至近距離で見下ろされているのに、永の暗い瞳からは感情が読み取れなかった。
「殺そうと思えば、会議室でも今ここでも、全員殺して逃げることができる」
「えー……そんなに褒められると照れますねぇ!」
「だからそうやってヘラヘラして、私に制圧されたフリをしている」
小春は、少し真面目に永を見上げる。
そして、彼を僅かに見直した。
小春の初撃を防いだのは、確かに一般人、一般組員としては大したものだ。
ただ、それは小春の本気ではない。
殺すつもりが無かったし、防がれても永を殺す手段はいくつもあった。
今この瞬間も、永はおそらく全力で小春を押さえ付けているが、小春が本気を出せば簡単に抜け出すことができるし、永も藤も組員も全員殺して逃げることも可能だ。
(この人……そこまでわかってて、どうして私を護衛にしたんだろう……?)
『……では、殺さないにしても、追い出しましょう』
「いや、いればそれなりに利用価値があるだろう。本人が逃げないし」
永は藤と通話しながら、小春の上から降りてベッドに戻っていく。
『永さん……こいつは都会暮らしに満足して田舎が恋しくなったら、永さんも組員もみんな殺して逃げ出しますよ。

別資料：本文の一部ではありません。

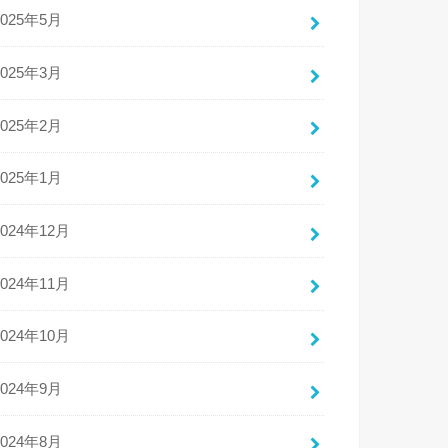
2025年5月
2025年3月
2025年2月
2025年1月
2024年12月
2024年11月
2024年10月
2024年9月
2024年8月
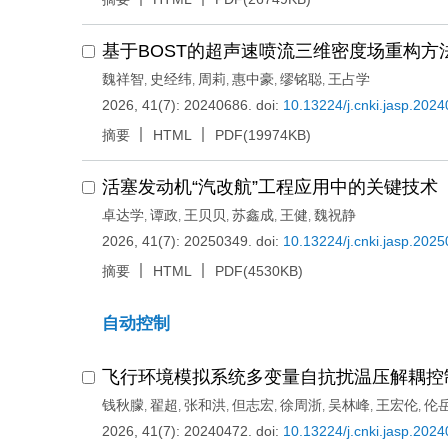
基于BOST的超声速喷流三维密度场重构方
魏祥智
史经纬
周莉
惠中豪
缪铭聪
王占学
,
,
,
,
,
2026, 41(7): 20240686.
doi:
10.13224/j.cnki.jasp.202
摘要
HTML
PDF(19974KB)
活塞发动机“汽改航”工程应用中的关键技术
卓达学
谭政
王贝贝
苏鑫成
王健
魏祝静
,
,
,
,
,
2026, 41(7): 20250349.
doi:
10.13224/j.cnki.jasp.202
摘要
HTML
PDF(4530KB)
自动控制
飞行环境模拟系统多变量自抗扰温压解耦控
钱秋朦
翟超
张和洪
但志宏
徐周浙
吴林峰
王宏伦
伦
,
,
,
,
,
,
,
2026, 41(7): 20240472.
doi:
10.13224/j.cnki.jasp.202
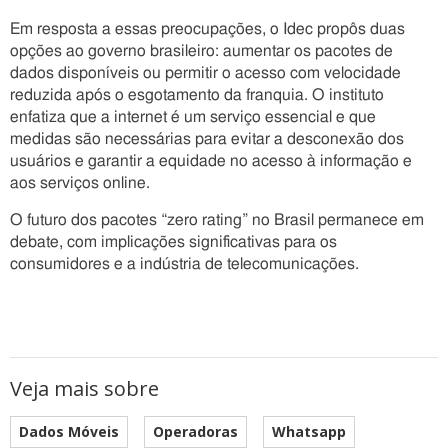
Em resposta a essas preocupações, o Idec propôs duas
opções ao governo brasileiro: aumentar os pacotes de
dados disponíveis ou permitir o acesso com velocidade
reduzida após o esgotamento da franquia. O instituto
enfatiza que a internet é um serviço essencial e que
medidas são necessárias para evitar a desconexão dos
usuários e garantir a equidade no acesso à informação e
aos serviços online.
O futuro dos pacotes “zero rating” no Brasil permanece em
debate, com implicações significativas para os
consumidores e a indústria de telecomunicações.
Veja mais sobre
Dados Móveis
Operadoras
Whatsapp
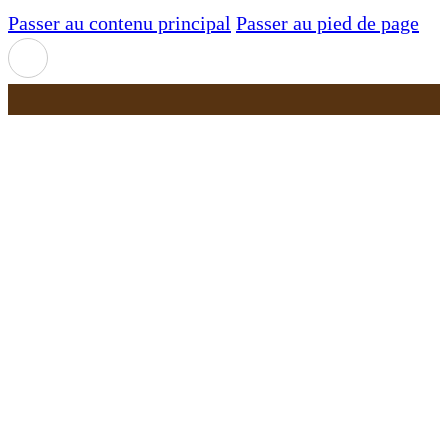
Passer au contenu principal
Passer au pied de page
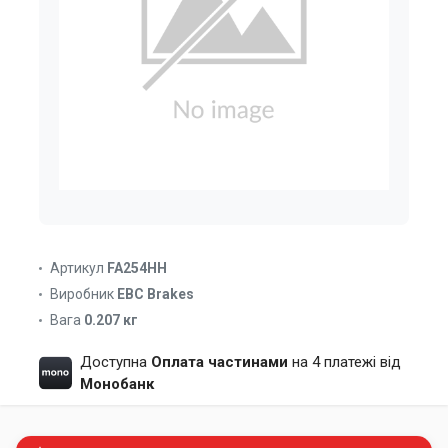
Артикул
FA254HH
Виробник
EBC Brakes
Вага
0.207 кг
Доступна
Оплата частинами
на 4 платежі від
Монобанк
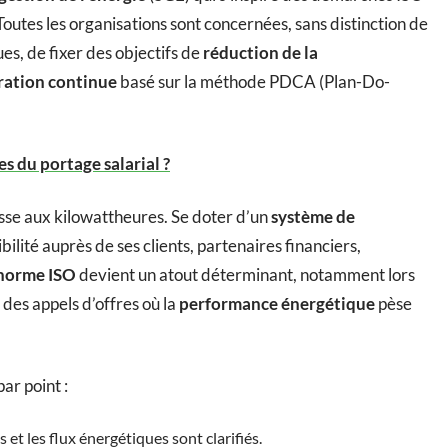
utes les organisations sont concernées, sans distinction de
ues, de fixer des objectifs de
réduction de la
ration continue
basé sur la méthode PDCA (Plan-Do-
s du portage salarial ?
hasse aux kilowattheures. Se doter d’un
système de
ibilité auprès de ses clients, partenaires financiers,
norme ISO
devient un atout déterminant, notamment lors
des appels d’offres où la
performance énergétique
pèse
ar point :
s et les flux énergétiques sont clarifiés.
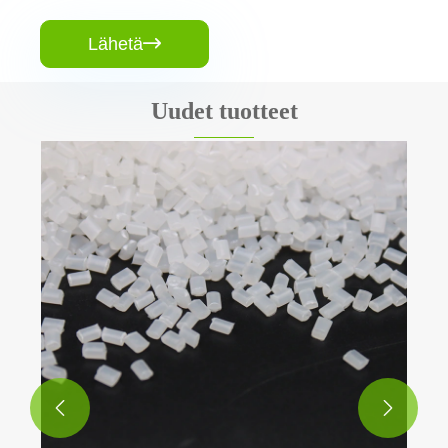
Lähetä

Uudet tuotteet


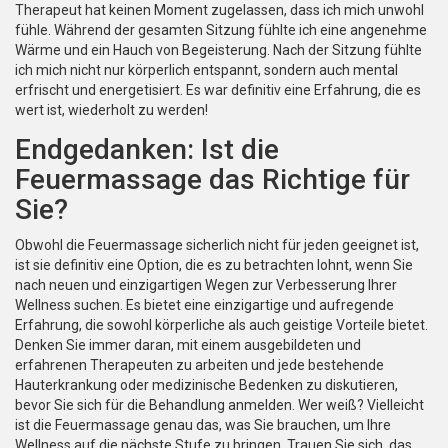
Therapeut hat keinen Moment zugelassen, dass ich mich unwohl
fühle. Während der gesamten Sitzung fühlte ich eine angenehme
Wärme und ein Hauch von Begeisterung. Nach der Sitzung fühlte
ich mich nicht nur körperlich entspannt, sondern auch mental
erfrischt und energetisiert. Es war definitiv eine Erfahrung, die es
wert ist, wiederholt zu werden!
Endgedanken: Ist die
Feuermassage das Richtige für
Sie?
Obwohl die Feuermassage sicherlich nicht für jeden geeignet ist,
ist sie definitiv eine Option, die es zu betrachten lohnt, wenn Sie
nach neuen und einzigartigen Wegen zur Verbesserung Ihrer
Wellness suchen. Es bietet eine einzigartige und aufregende
Erfahrung, die sowohl körperliche als auch geistige Vorteile bietet.
Denken Sie immer daran, mit einem ausgebildeten und
erfahrenen Therapeuten zu arbeiten und jede bestehende
Hauterkrankung oder medizinische Bedenken zu diskutieren,
bevor Sie sich für die Behandlung anmelden. Wer weiß? Vielleicht
ist die Feuermassage genau das, was Sie brauchen, um Ihre
Wellness auf die nächste Stufe zu bringen. Trauen Sie sich, das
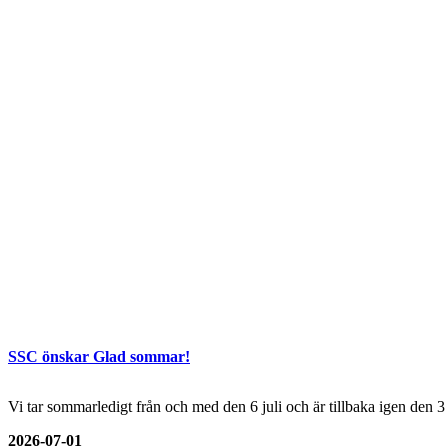
SSC önskar Glad sommar!
Vi tar sommarledigt från och med den 6 juli och är tillbaka igen den 
2026-07-01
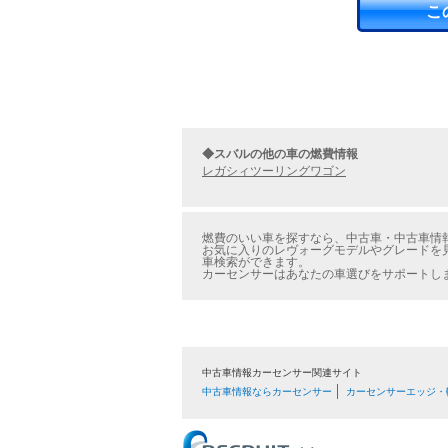
こ
◆スバルの他の車の燃費情報
レガシィツーリングワゴン
燃費のいい車を探すなら、中古車・中古車情報
お気に入りのレヴォーグモデルやグレードを見
車検索ができます。
カーセンサーはあなたの車選びをサポートし
中古車情報カーセンサー関連サイト
中古車情報ならカーセンサー
カーセンサーエッジ・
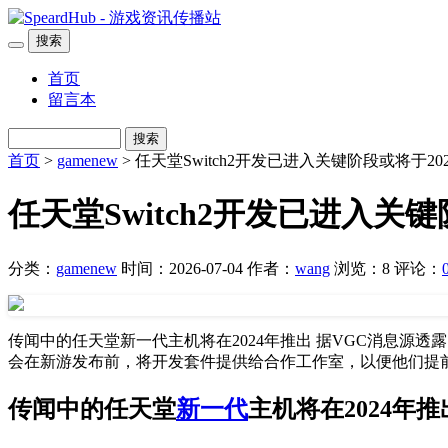
搜索
首页
留言本
搜索
首页
>
gamenew
> 任天堂Switch2开发已进入关键阶段或将于2
任天堂Switch2开发已进入关
分类：
gamenew
时间：2026-07-04
作者：
wang
浏览：8
评论：
传闻中的任天堂新一代主机将在2024年推出 据VGC消息源
会在新游发布前，将开发套件提供给合作工作室，以便他们提前
传闻中的任天堂
新一代
主机将在2024年推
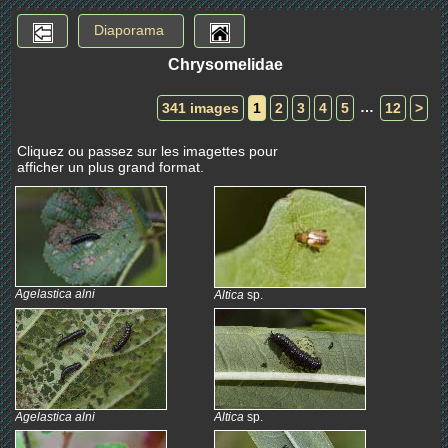
Diaporama
Chrysomelidae
…
341 images
1
2
3
4
5
12
>
Cliquez ou passez sur les imagettes pour
afficher un plus grand format.
Agelastica alni
Altica
sp.
Agelastica alni
Altica
sp.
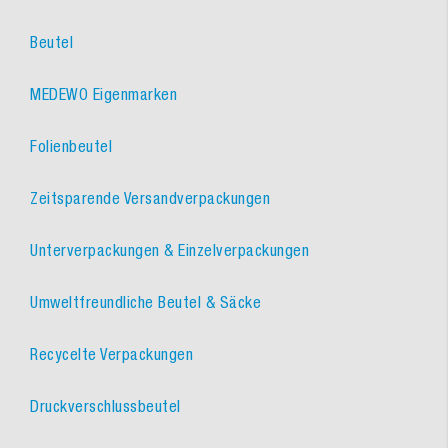
Beutel
MEDEWO Eigenmarken
Folienbeutel
Zeitsparende Versandverpackungen
Unterverpackungen & Einzelverpackungen
Umweltfreundliche Beutel & Säcke
Recycelte Verpackungen
Druckverschlussbeutel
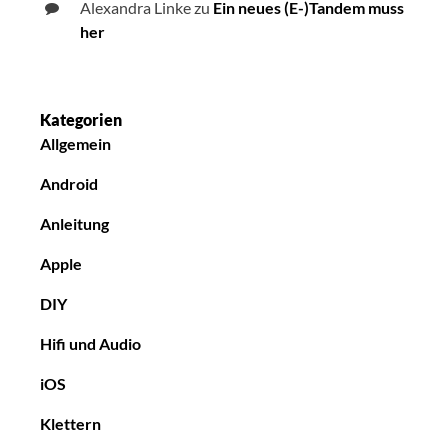
Alexandra Linke
zu
Ein neues (E-)Tandem muss
her
Kategorien
Allgemein
Android
Anleitung
Apple
DIY
Hifi und Audio
iOS
Klettern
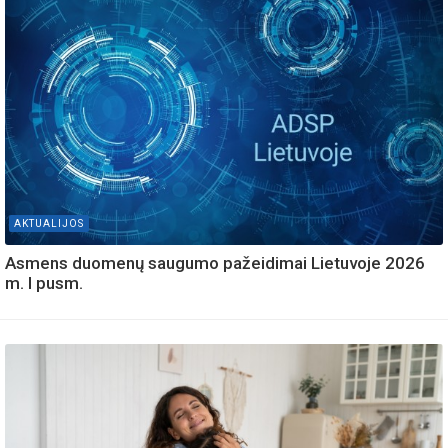
AKTUALIJOS
Asmens duomenų saugumo pažeidimai Lietuvoje 2026
m. I pusm.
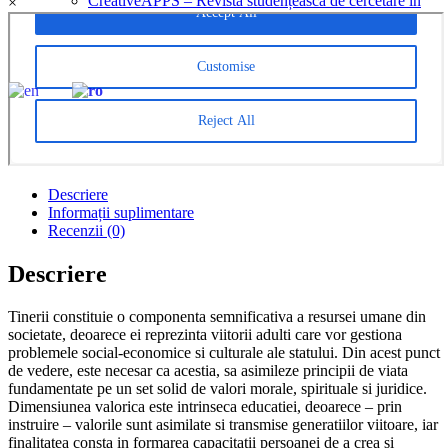
CreativeAPPS – Revistă studențească de cercetare în
×
informatică multidisciplinară
Parteneri
CONTACT
EN
RO
Descriere
Informații suplimentare
Recenzii (0)
Descriere
Tinerii constituie o componenta semnificativa a resursei umane din
societate, deoarece ei reprezinta viitorii adulti care vor gestiona
problemele social-economice si culturale ale statului. Din acest punct
de vedere, este necesar ca acestia, sa asimileze principii de viata
fundamentate pe un set solid de valori morale, spirituale si juridice.
Dimensiunea valorica este intrinseca educatiei, deoarece – prin
instruire – valorile sunt asimilate si transmise generatiilor viitoare, iar
finalitatea consta in formarea capacitatii persoanei de a crea si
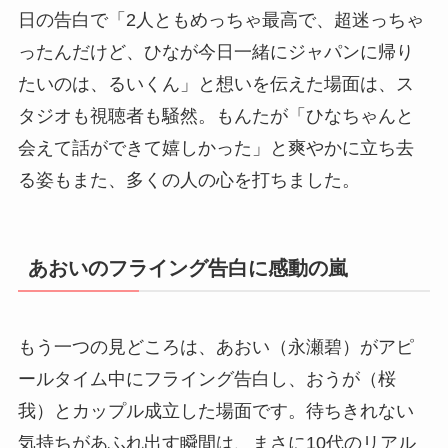
日の告白で「2人ともめっちゃ最高で、超迷っちゃ
ったんだけど、ひなが今日一緒にジャパンに帰り
たいのは、るいくん」と想いを伝えた場面は、ス
タジオも視聴者も騒然。もんたが「ひなちゃんと
会えて話ができて嬉しかった」と爽やかに立ち去
る姿もまた、多くの人の心を打ちました。
あおいのフライング告白に感動の嵐
もう一つの見どころは、あおい（永瀬碧）がアピ
ールタイム中にフライング告白し、おうが（桜
我）とカップル成立した場面です。待ちきれない
気持ちがあふれ出す瞬間は、まさに10代のリアル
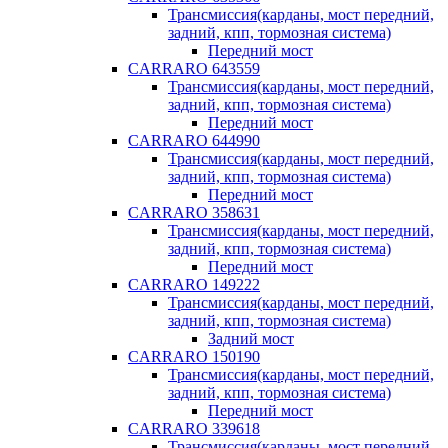
Трансмиссия(карданы, мост передний,
задний, кпп, тормозная система)
Передний мост
CARRARO 643559
Трансмиссия(карданы, мост передний,
задний, кпп, тормозная система)
Передний мост
CARRARO 644990
Трансмиссия(карданы, мост передний,
задний, кпп, тормозная система)
Передний мост
CARRARO 358631
Трансмиссия(карданы, мост передний,
задний, кпп, тормозная система)
Передний мост
CARRARO 149222
Трансмиссия(карданы, мост передний,
задний, кпп, тормозная система)
Задний мост
CARRARO 150190
Трансмиссия(карданы, мост передний,
задний, кпп, тормозная система)
Передний мост
CARRARO 339618
Трансмиссия(карданы, мост передний,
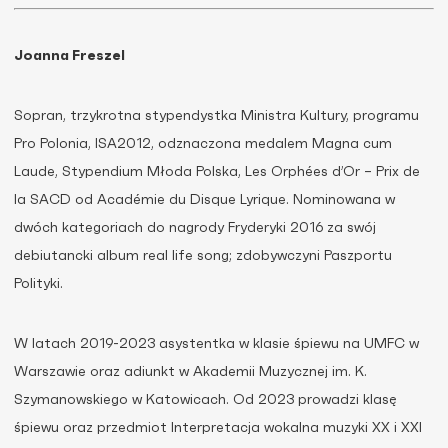
Joanna Freszel
Sopran, trzykrotna stypendystka Ministra Kultury, programu
Pro Polonia, ISA2012, odznaczona medalem Magna cum
Laude, Stypendium Młoda Polska, Les Orphées d’Or – Prix de
la SACD od Académie du Disque Lyrique. Nominowana w
dwóch kategoriach do nagrody Fryderyki 2016 za swój
debiutancki album real life song; zdobywczyni Paszportu
Polityki.
W latach 2019-2023 asystentka w klasie śpiewu na UMFC w
Warszawie oraz adiunkt w Akademii Muzycznej im. K.
Szymanowskiego w Katowicach. Od 2023 prowadzi klasę
śpiewu oraz przedmiot Interpretacja wokalna muzyki XX i XXI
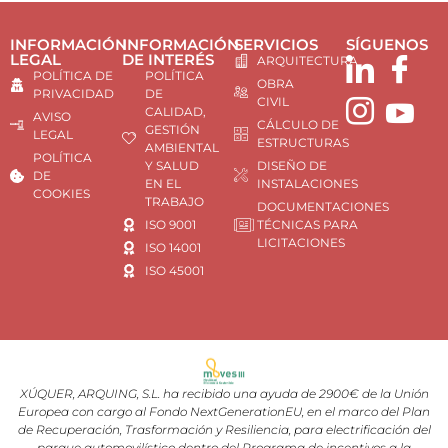
INFORMACIÓN
INFORMACIÓN
SERVICIOS
SÍGUENOS
LEGAL
DE INTERÉS
ARQUITECTURA
POLÍTICA DE
POLÍTICA
OBRA
PRIVACIDAD
DE
CIVIL
CALIDAD,
AVISO
CÁLCULO DE
GESTIÓN
LEGAL
ESTRUCTURAS
AMBIENTAL
POLÍTICA
Y SALUD
DISEÑO DE
DE
EN EL
INSTALACIONES
COOKIES
TRABAJO
DOCUMENTACIONES
ISO 9001
TÉCNICAS PARA
LICITACIONES
ISO 14001
ISO 45001
XÚQUER, ARQUING, S.L. ha recibido una ayuda de 2900€ de la Unión
Europea con cargo al Fondo NextGenerationEU, en el marco del Plan
de Recuperación, Trasformación y Resiliencia, para electrificación del
parque automovilístico dentro del Programa de incentivos a la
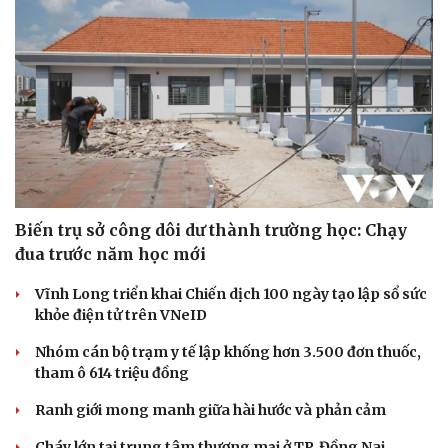
Biến trụ sở công dôi dư thành trường học: Chạy
đua trước năm học mới
Vĩnh Long triển khai Chiến dịch 100 ngày tạo lập sổ sức
khỏe điện tử trên VNeID
Nhóm cán bộ trạm y tế lập khống hơn 3.500 đơn thuốc,
tham ô 614 triệu đồng
Ranh giới mong manh giữa hài hước và phản cảm
Cháy lớn tại trung tâm thương mại ở TP. Đồng Nai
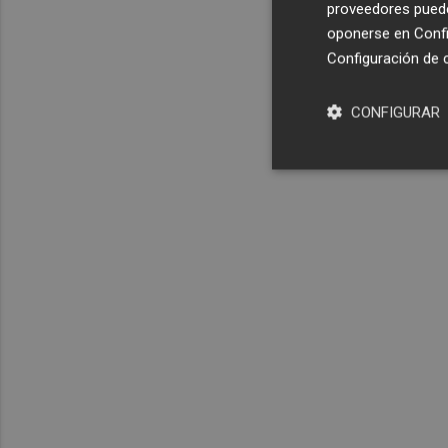
proveedores pueden
oponerse en
Confi
Configuración de 
CONFIGURAR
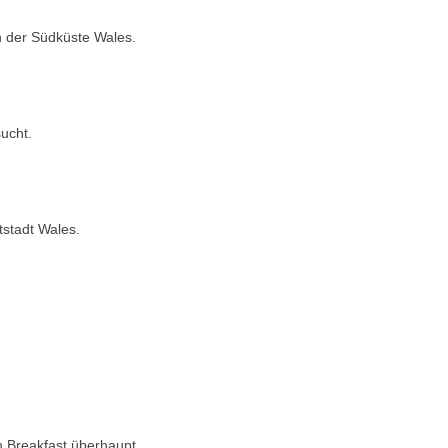
 der Südküste Wales.
ucht.
tstadt Wales.
ish Breakfast überhaupt…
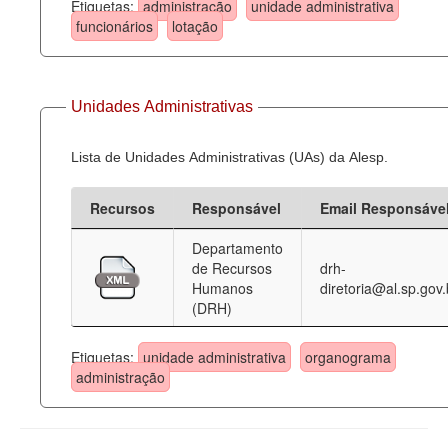
Etiquetas:
administração
unidade administrativa
funcionários
lotação
Unidades Administrativas
Lista de Unidades Administrativas (UAs) da Alesp.
Recursos
Responsável
Email Responsáve
Departamento
de Recursos
drh-
Humanos
diretoria@al.sp.gov.
(DRH)
Etiquetas:
unidade administrativa
organograma
administração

絶対に』
「そうなったら、その時だ」
小春は立ち上がってスマホの向こうの藤に反論した。
「私、依頼もないのに不必要な仕事はしません! そんな仕事中毒じゃないです。令和の若者ですよ! 私が殺すのは永さんだけです!」
藤が小春に何か言い返す前に、永は通話を切る。
そして、何事も無かったかのように永は布団に潜り込んで小春に背を向けた。
何か言われるのかと小春は待っていたが、すぐに寝息が聞こえてくる。
「まさか……寝た?」
殺しに来た小春はまだ部屋にいるし、短刀は持ったままだ。
しかし、永はこれっぽっちも気にしておらず、睡眠を優先させている。
極道ってすごい。小春は改めてそう思った。